Action item: Please return, with no alterations, the lines below from the very first through the one that contains "internacionales.".

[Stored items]
____________________

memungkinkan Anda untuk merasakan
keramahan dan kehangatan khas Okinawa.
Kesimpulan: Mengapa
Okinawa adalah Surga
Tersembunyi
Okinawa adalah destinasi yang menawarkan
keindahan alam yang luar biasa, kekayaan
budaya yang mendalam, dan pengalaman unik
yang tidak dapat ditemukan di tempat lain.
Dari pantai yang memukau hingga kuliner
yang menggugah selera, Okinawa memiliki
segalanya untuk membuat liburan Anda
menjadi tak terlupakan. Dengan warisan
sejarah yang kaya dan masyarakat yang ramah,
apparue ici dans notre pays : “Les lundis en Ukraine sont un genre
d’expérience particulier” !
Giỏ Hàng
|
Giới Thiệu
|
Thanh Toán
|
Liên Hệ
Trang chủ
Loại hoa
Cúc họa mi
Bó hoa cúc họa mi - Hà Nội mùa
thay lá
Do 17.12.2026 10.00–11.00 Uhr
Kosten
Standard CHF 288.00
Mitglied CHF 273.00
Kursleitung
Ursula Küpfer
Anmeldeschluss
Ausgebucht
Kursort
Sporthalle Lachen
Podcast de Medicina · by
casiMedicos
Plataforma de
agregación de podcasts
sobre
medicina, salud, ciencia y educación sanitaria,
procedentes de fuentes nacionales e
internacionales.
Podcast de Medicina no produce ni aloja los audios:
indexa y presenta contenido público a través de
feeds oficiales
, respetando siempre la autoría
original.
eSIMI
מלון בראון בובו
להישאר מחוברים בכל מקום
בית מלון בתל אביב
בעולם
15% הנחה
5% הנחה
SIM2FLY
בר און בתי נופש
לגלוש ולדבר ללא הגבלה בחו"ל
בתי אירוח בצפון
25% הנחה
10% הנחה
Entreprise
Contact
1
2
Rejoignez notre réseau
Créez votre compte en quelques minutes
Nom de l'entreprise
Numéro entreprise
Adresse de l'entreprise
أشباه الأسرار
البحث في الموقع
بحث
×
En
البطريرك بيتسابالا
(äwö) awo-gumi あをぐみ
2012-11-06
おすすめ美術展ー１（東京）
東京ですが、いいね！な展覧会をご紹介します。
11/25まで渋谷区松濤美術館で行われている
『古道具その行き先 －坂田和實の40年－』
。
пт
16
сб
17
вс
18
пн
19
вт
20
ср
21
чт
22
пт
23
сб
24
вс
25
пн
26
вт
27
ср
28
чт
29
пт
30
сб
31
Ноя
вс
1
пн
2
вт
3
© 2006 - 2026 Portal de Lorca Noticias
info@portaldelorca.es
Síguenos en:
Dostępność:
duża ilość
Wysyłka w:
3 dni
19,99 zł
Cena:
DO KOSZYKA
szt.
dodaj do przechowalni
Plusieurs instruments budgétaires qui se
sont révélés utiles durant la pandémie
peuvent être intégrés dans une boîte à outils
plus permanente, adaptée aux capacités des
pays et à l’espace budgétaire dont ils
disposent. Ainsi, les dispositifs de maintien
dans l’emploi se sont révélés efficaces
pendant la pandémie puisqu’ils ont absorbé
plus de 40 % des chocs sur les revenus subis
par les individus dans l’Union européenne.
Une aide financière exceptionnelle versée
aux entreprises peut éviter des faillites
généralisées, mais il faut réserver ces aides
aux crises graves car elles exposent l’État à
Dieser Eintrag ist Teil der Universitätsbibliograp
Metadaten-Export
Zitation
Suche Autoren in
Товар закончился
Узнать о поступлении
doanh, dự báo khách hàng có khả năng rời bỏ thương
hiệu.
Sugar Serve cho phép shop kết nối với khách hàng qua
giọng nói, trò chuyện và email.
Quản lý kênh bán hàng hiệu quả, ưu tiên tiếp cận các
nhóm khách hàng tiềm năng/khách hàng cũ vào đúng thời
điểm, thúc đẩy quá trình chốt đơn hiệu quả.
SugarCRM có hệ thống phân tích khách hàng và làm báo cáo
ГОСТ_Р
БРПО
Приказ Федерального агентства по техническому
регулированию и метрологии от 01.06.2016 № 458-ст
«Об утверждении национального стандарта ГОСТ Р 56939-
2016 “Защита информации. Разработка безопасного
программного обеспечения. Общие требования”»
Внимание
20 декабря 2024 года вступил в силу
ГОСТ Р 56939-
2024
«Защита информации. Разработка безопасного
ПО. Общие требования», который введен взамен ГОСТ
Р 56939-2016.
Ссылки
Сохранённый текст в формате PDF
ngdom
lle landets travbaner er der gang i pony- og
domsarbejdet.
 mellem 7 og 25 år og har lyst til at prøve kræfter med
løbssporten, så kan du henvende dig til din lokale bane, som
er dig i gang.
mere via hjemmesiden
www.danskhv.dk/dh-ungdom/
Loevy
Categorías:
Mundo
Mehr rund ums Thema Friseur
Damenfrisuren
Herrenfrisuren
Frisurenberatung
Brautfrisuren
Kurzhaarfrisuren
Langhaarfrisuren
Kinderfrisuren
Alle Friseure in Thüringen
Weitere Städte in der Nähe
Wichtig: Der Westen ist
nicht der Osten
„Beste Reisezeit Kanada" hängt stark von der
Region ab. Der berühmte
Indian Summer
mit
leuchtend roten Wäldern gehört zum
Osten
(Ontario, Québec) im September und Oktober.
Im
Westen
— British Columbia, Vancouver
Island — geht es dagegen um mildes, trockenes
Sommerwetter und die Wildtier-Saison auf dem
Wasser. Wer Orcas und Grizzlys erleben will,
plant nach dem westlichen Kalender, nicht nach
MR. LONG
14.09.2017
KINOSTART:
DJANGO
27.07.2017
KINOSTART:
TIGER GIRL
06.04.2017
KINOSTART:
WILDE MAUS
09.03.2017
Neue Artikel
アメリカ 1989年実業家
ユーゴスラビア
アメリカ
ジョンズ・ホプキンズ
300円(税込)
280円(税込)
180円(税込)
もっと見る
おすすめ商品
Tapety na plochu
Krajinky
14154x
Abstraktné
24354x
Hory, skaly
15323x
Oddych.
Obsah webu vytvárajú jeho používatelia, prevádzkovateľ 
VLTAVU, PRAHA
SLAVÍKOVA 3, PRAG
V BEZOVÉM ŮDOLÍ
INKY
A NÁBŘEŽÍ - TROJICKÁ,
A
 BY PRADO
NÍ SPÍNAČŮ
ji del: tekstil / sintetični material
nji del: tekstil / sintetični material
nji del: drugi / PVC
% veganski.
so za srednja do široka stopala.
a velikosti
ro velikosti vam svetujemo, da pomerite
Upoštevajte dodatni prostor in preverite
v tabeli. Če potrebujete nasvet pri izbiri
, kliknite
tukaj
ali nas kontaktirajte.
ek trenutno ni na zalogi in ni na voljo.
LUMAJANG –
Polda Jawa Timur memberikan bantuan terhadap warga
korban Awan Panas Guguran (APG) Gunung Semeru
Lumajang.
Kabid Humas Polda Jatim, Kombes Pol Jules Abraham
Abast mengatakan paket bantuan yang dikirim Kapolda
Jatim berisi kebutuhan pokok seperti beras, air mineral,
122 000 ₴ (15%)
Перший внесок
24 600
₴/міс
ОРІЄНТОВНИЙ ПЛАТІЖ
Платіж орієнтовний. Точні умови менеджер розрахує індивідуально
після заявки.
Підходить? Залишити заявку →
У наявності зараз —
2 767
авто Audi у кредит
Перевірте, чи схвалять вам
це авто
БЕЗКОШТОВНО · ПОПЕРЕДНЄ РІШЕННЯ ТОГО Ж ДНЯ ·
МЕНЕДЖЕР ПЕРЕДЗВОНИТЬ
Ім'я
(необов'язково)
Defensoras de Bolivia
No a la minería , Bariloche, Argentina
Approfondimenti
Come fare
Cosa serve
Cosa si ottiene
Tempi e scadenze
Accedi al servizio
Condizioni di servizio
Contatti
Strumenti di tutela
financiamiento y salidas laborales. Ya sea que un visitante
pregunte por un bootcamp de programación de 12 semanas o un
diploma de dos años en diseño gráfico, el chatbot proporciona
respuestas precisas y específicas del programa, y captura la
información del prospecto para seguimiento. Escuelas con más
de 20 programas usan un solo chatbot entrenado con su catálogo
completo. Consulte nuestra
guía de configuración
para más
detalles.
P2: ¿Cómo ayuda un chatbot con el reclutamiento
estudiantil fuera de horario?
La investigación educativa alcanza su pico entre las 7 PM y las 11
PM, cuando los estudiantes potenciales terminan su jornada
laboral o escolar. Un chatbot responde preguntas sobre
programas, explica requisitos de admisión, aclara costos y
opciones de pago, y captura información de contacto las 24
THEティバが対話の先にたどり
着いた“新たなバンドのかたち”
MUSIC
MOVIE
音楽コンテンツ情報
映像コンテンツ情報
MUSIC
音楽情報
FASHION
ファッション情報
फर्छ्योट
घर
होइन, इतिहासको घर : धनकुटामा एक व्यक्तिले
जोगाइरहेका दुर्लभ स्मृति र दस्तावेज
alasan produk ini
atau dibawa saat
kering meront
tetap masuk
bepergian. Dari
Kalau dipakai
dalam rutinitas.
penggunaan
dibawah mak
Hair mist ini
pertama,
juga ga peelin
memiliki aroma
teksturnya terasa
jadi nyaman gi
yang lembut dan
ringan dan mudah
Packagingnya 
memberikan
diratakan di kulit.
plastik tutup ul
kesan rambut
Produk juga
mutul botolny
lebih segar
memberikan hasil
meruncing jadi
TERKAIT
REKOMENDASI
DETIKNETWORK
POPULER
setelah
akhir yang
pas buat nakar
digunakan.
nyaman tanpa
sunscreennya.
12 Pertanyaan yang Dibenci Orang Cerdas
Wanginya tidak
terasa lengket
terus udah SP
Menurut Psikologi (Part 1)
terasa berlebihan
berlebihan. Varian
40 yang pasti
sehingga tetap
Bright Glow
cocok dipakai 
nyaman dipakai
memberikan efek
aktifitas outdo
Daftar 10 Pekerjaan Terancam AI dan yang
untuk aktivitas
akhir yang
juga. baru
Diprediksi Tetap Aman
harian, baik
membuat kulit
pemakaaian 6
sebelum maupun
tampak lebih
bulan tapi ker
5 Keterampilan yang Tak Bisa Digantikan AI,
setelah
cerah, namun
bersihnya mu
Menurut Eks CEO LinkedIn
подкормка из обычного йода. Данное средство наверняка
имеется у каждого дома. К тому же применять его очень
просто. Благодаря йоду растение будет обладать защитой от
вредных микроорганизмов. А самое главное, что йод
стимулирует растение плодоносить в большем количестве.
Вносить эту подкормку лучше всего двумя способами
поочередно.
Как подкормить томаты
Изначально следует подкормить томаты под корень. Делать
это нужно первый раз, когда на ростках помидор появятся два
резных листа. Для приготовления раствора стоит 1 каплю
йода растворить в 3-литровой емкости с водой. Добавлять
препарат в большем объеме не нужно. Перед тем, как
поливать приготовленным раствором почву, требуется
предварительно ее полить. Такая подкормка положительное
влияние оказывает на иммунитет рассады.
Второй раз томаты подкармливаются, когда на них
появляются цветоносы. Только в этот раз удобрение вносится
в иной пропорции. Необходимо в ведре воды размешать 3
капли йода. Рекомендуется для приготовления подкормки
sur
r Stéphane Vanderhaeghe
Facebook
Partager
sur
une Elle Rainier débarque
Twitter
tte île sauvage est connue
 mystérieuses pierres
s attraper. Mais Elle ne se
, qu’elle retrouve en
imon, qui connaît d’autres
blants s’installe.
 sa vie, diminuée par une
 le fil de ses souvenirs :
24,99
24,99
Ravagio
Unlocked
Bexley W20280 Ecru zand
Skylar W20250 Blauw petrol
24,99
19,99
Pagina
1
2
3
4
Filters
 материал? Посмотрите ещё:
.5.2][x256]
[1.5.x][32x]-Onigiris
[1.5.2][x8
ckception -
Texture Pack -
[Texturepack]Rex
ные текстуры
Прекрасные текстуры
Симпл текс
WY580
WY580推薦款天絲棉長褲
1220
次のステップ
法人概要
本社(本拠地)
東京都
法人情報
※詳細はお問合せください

____________________

Response box:
memungkinkan Anda untuk merasakan
keramahan dan kehangatan khas Okinawa.
Kesimpulan: Mengapa
Okinawa adalah Surga
Tersembunyi
Okinawa adalah destinasi yang menawarkan
keindahan alam yang luar biasa, kekayaan
budaya yang mendalam, dan pengalaman unik
yang tidak dapat ditemukan di tempat lain.
Dari pantai yang memukau hingga kuliner
yang menggugah selera, Okinawa memiliki
segalanya untuk membuat liburan Anda
menjadi tak terlupakan. Dengan warisan
sejarah yang kaya dan masyarakat yang ramah,
apparue ici dans notre pays : “Les lundis en Ukraine sont un genre
d’expérience particulier” !
Giỏ Hàng
|
Giới Thiệu
|
Thanh Toán
|
Liên Hệ
Trang chủ
Loại hoa
Cúc họa mi
Bó hoa cúc họa mi - Hà Nội mùa
thay lá
Do 17.12.2026 10.00–11.00 Uhr
Kosten
Standard CHF 288.00
Mitglied CHF 273.00
Kursleitung
Ursula Küpfer
Anmeldeschluss
Ausgebucht
Kursort
Sporthalle Lachen
Podcast de Medicina · by
casiMedicos
Plataforma de
agregación de podcasts
sobre
medicina, salud, ciencia y educación sanitaria,
procedentes de fuentes nacionales e
internacionales.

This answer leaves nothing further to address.